● INSTRUCTIONS FOR THE TASK
Word for word, return the lines below from the first through the line that has "Verständlich und fachlich", dropping the pictures.
───
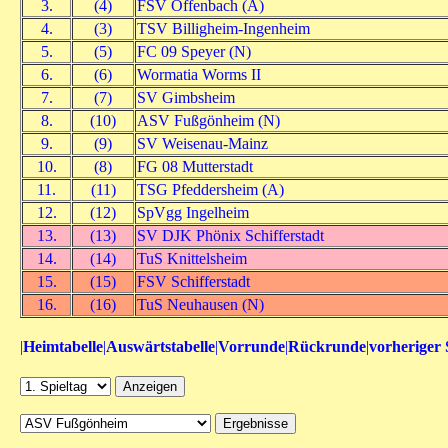
3.
(4)
FSV Offenbach (A)
4.
(3)
TSV Billigheim-Ingenheim
5.
(5)
FC 09 Speyer (N)
6.
(6)
Wormatia Worms II
7.
(7)
SV Gimbsheim
8.
(10)
ASV Fußgönheim (N)
9.
(9)
SV Weisenau-Mainz
10.
(8)
FG 08 Mutterstadt
11.
(11)
TSG Pfeddersheim (A)
12.
(12)
SpVgg Ingelheim
13.
(13)
SV DJK Phönix Schifferstadt
14.
(14)
TuS Knittelsheim
15.
(15)
FSV Schifferstadt
16.
(16)
TuS Neuhausen (N)
|
Heimtabelle
|
Auswärtstabelle
|
Vorrunde
|
Rückrunde
|
vorheriger 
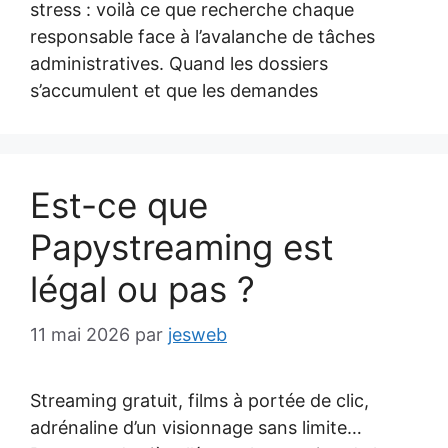
stress : voilà ce que recherche chaque
responsable face à l’avalanche de tâches
administratives. Quand les dossiers
s’accumulent et que les demandes
Est-ce que
Papystreaming est
légal ou pas ?
11 mai 2026
par
jesweb
Streaming gratuit, films à portée de clic,
adrénaline d’un visionnage sans limite…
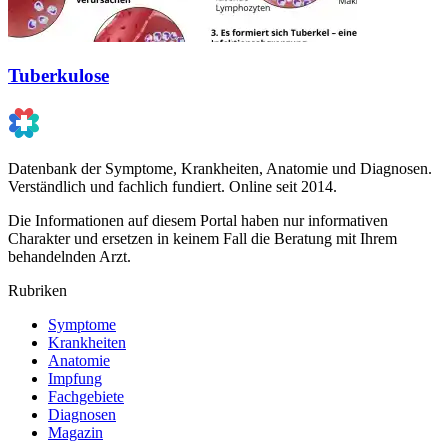
Tuberkulose
Datenbank der Symptome, Krankheiten, Anatomie und Diagnosen.
Verständlich und fachlich fundiert. Online seit 2014.
Die Informationen auf diesem Portal haben nur informativen
Charakter und ersetzen in keinem Fall die Beratung mit Ihrem
behandelnden Arzt.
Rubriken
Symptome
Krankheiten
Anatomie
Impfung
Fachgebiete
Diagnosen
Magazin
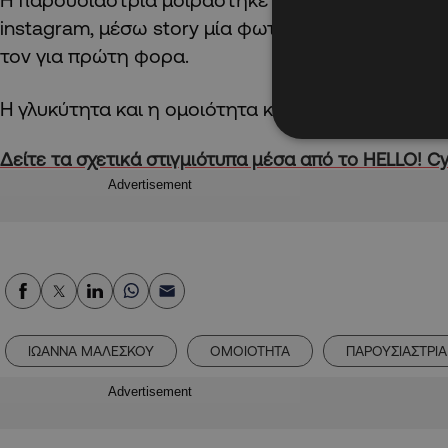
instagram, μέσω story μία φωτογραφία με τον πα
τον για πρώτη φορα.
Η γλυκύτητα και η ομοιότητα και των δύο είναι ε
Δείτε τα σχετικά στιγμιότυπα μέσα από το HELLO! C
Advertisement
ΙΩΑΝΝΑ ΜΑΛΕΣΚΟΥ
ΟΜΟΙΟΤΗΤΑ
ΠΑΡΟΥΣΙΑΣΤΡΙΑ
Advertisement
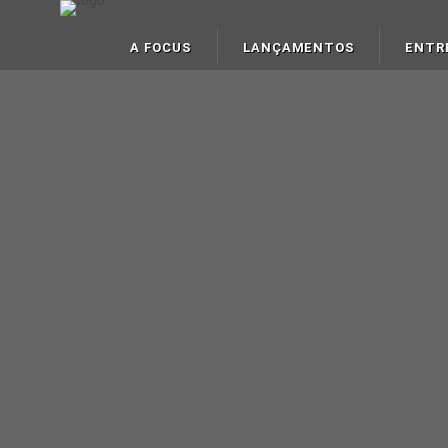
A FOCUS
LANÇAMENTOS
ENTR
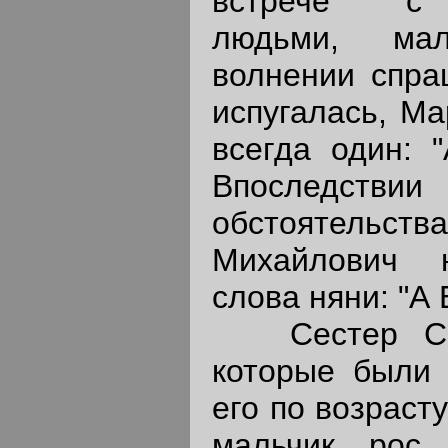
встрече с 
людьми, ма
волнении спра
испугалась, М
всегда один: "
Впоследст
обстоятельс
Михайлович 
слова няни: "А 
Сестер Серг
которые были 
его по возрасту
мальчик рос 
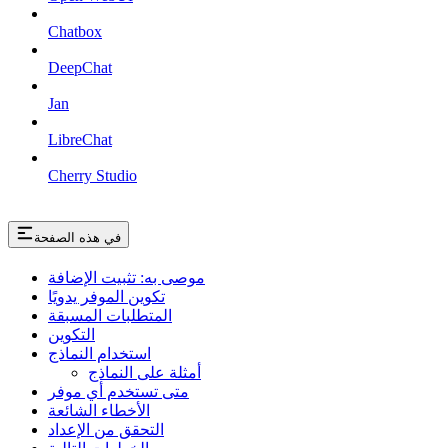
Chatbox
DeepChat
Jan
LibreChat
Cherry Studio
في هذه الصفحة
موصى به: تثبيت الإضافة
تكوين الموفر يدويًا
المتطلبات المسبقة
التكوين
استخدام النماذج
أمثلة على النماذج
متى تستخدم أي موفر
الأخطاء الشائعة
التحقق من الإعداد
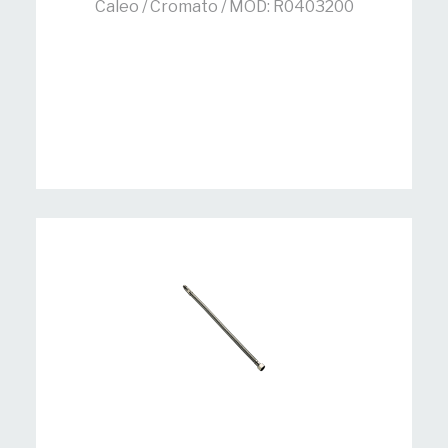
Caleo / Cromato / MOD: R0403200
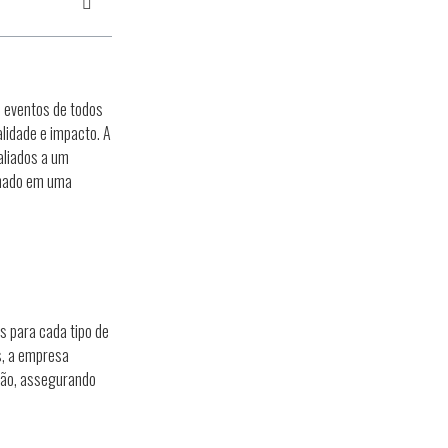
 eventos de todos
lidade e impacto. A
aliados a um
rmado em uma
s para cada tipo de
s, a empresa
ião, assegurando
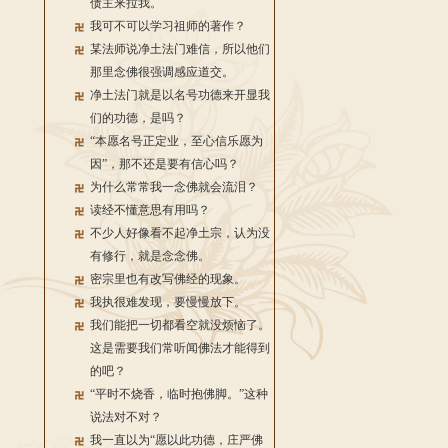
债主来拉我。
我可不可以学习祖师的著作？
某法师说净土法门难信，所以他们
那里念佛很强调感应道交。
净土法门就是以名号功德来开显我
们的功德，是吗？
“本愿名号正定业，至心信乐愿为
因”，那不还是要有信心吗？
为什么常常我一念佛就会流泪？
读经不懂意思有用吗？
不少人好像看不起净土宗，认为没
有修行，就是念念佛。
密宗里也有改写佛经的现象。
我执很难发现，要慢慢放下。
我们能把一切都看空就没烦恼了。
这是需要我们常听闻佛法才能得到
的吧？
“平时不烧香，临时抱佛脚。”这种
说法对不对？
我一直以为“愿以此功德，庄严佛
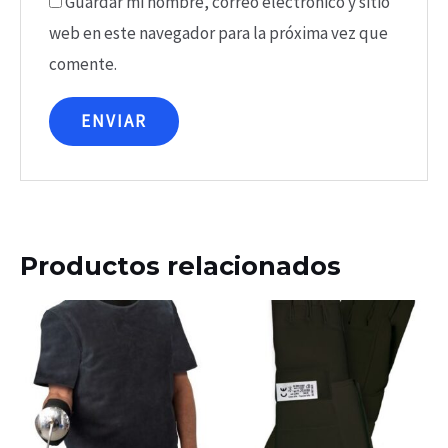
Guardar mi nombre, correo electrónico y sitio
web en este navegador para la próxima vez que
comente.
Productos relacionados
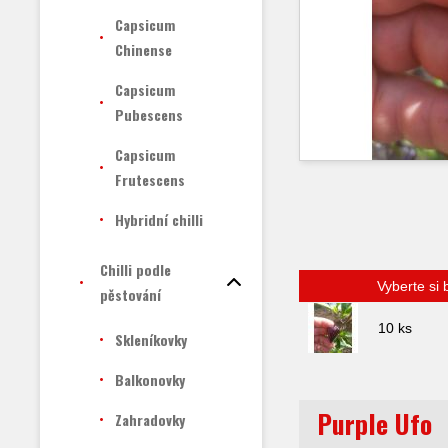
Capsicum
Chinense
Capsicum
Pubescens
Capsicum
Frutescens
Hybridní chilli
Chilli podle
Vyberte si 
pěstování
10 ks
Skleníkovky
Balkonovky
Purple Ufo
Zahradovky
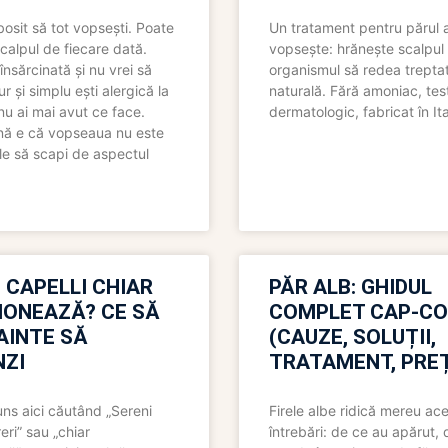
bosit să tot vopsești. Poate
Un tratament pentru părul 
scalpul de fiecare dată.
vopsește: hrănește scalpul 
însărcinată și nu vrei să
organismul să redea trepta
pur și simplu ești alergică la
naturală. Fără amoniac, tes
nu ai mai avut ce face.
dermatologic, fabricat în Ita
nă e că vopseaua nu este
le să scapi de aspectul
 CAPELLI CHIAR
PĂR ALB: GHIDUL
IONEAZĂ? CE SĂ
COMPLET CAP-C
NAINTE SĂ
(CAUZE, SOLUȚII,
ZI
TRATAMENT, PREȚ
uns aici căutând „Sereni
Firele albe ridică mereu ace
eri” sau „chiar
întrebări: de ce au apărut,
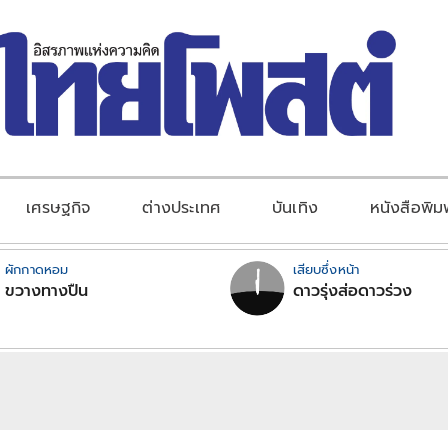
เศรษฐกิจ
ต่างประเทศ
บันเทิง
หนังสือพิม
ผักกาดหอม
เสียบซึ่งหน้า
ขวางทางปืน
ดาวรุ่งส่อดาวร่วง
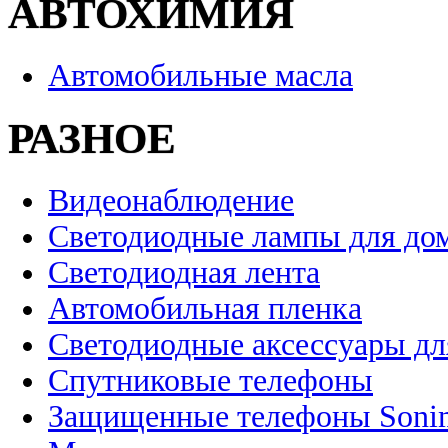
АВТОХИМИЯ
Автомобильные масла
РАЗНОЕ
Видеонаблюдение
Светодиодные лампы для до
Светодиодная лента
Автомобильная пленка
Светодиодные аксессуары дл
Спутниковые телефоны
Защищенные телефоны Soni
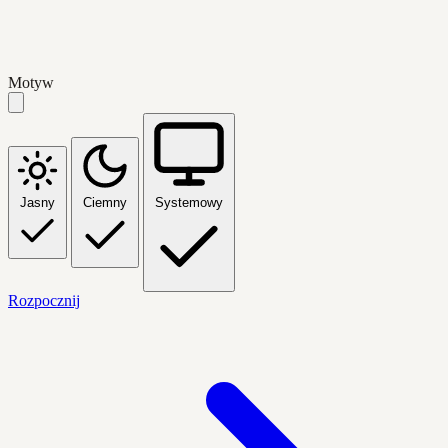
Motyw
Jasny
Ciemny
Systemowy
Rozpocznij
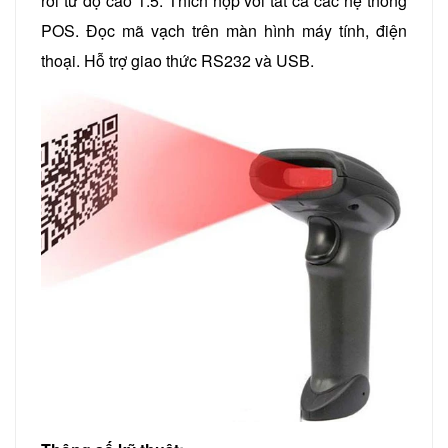
rơi từ độ cao 1.5. Thích hợp với tất cả các hệ thống
POS. Đọc mã vạch trên màn hình máy tính, điện
thoại. Hỗ trợ giao thức RS232 và USB.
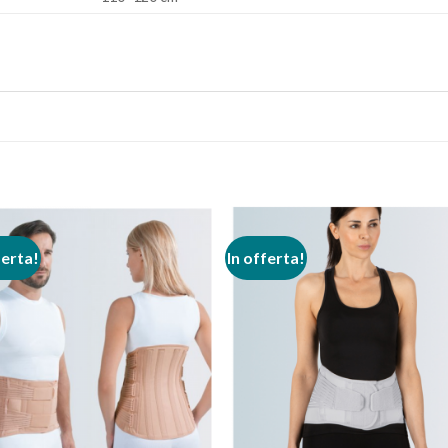
ferta!
In offerta!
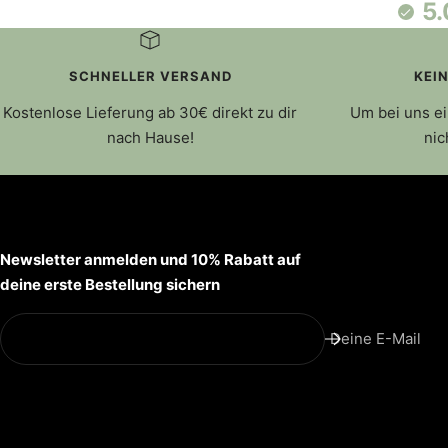
5.
SCHNELLER VERSAND
KEI
Kostenlose Lieferung ab 30€ direkt zu dir
Um bei uns ei
nach Hause!
nic
Newsletter anmelden und 10% Rabatt auf
deine erste Bestellung sichern
Deine E-Mail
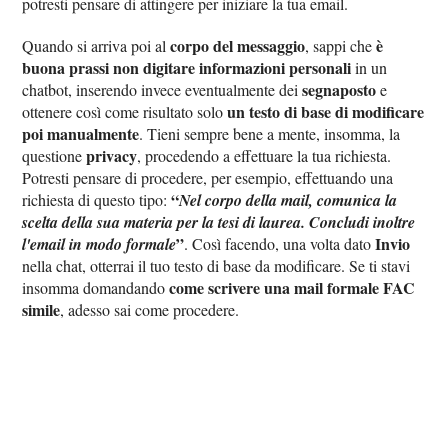
potresti pensare di attingere per iniziare la tua email.
corpo del messaggio
è
Quando si arriva poi al
, sappi che
buona prassi non digitare informazioni personali
in un
segnaposto
chatbot, inserendo invece eventualmente dei
e
un testo di base di modificare
ottenere così come risultato solo
poi manualmente
. Tieni sempre bene a mente, insomma, la
privacy
questione
, procedendo a effettuare la tua richiesta.
Potresti pensare di procedere, per esempio, effettuando una
“
richiesta di questo tipo:
Nel corpo della mail, comunica la
scelta della sua materia per la tesi di laurea. Concludi inoltre
”
Invio
l'email in modo formale
. Così facendo, una volta dato
nella chat, otterrai il tuo testo di base da modificare. Se ti stavi
come scrivere una mail formale FAC
insomma domandando
simile
, adesso sai come procedere.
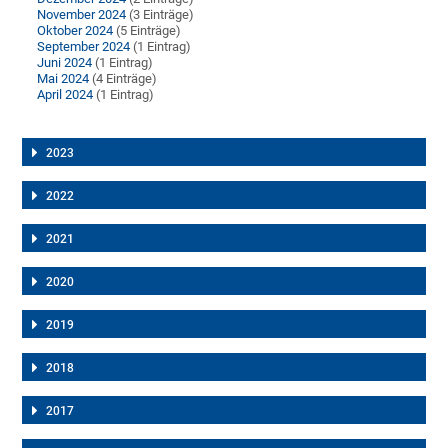
November 2024
(3 Einträge)
Oktober 2024
(5 Einträge)
September 2024
(1 Eintrag)
Juni 2024
(1 Eintrag)
Mai 2024
(4 Einträge)
April 2024
(1 Eintrag)
2023
2022
2021
2020
2019
2018
2017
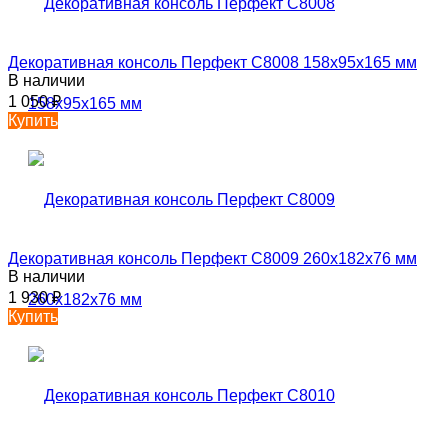
Декоративная консоль Перфект C8008 158х95х165 мм
В наличии
1 050
₽
Купить
Декоративная консоль Перфект C8009 260х182х76 мм
В наличии
1 930
₽
Купить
───
● ANSWER SPACE
3.
(4)
FSV Offenbach (A)
4.
(3)
TSV Billigheim-Ingenheim
5.
(5)
FC 09 Speyer (N)
6.
(6)
Wormatia Worms II
7.
(7)
SV Gimbsheim
8.
(10)
ASV Fußgönheim (N)
9.
(9)
SV Weisenau-Mainz
10.
(8)
FG 08 Mutterstadt
11.
(11)
TSG Pfeddersheim (A)
12.
(12)
SpVgg Ingelheim
13.
(13)
SV DJK Phönix Schifferstadt
14.
(14)
TuS Knittelsheim
15.
(15)
FSV Schifferstadt
16.
(16)
TuS Neuhausen (N)
|
Heimtabelle
|
Auswärtstabelle
|
Vorrunde
|
Rückrunde
|
vorheriger 
stress : voilà ce que recherche chaque
responsable face à l’avalanche de tâches
administratives. Quand les dossiers
s’accumulent et que les demandes
Est-ce que
Papystreaming est
légal ou pas ?
11 mai 2026
par
jesweb
Streaming gratuit, films à portée de clic,
adrénaline d’un visionnage sans limite…
Tuberkulose
Datenbank der Symptome, Krankheiten, Anatomie und Diagnosen.
Verständlich und fachlich fundiert. Online seit 2014.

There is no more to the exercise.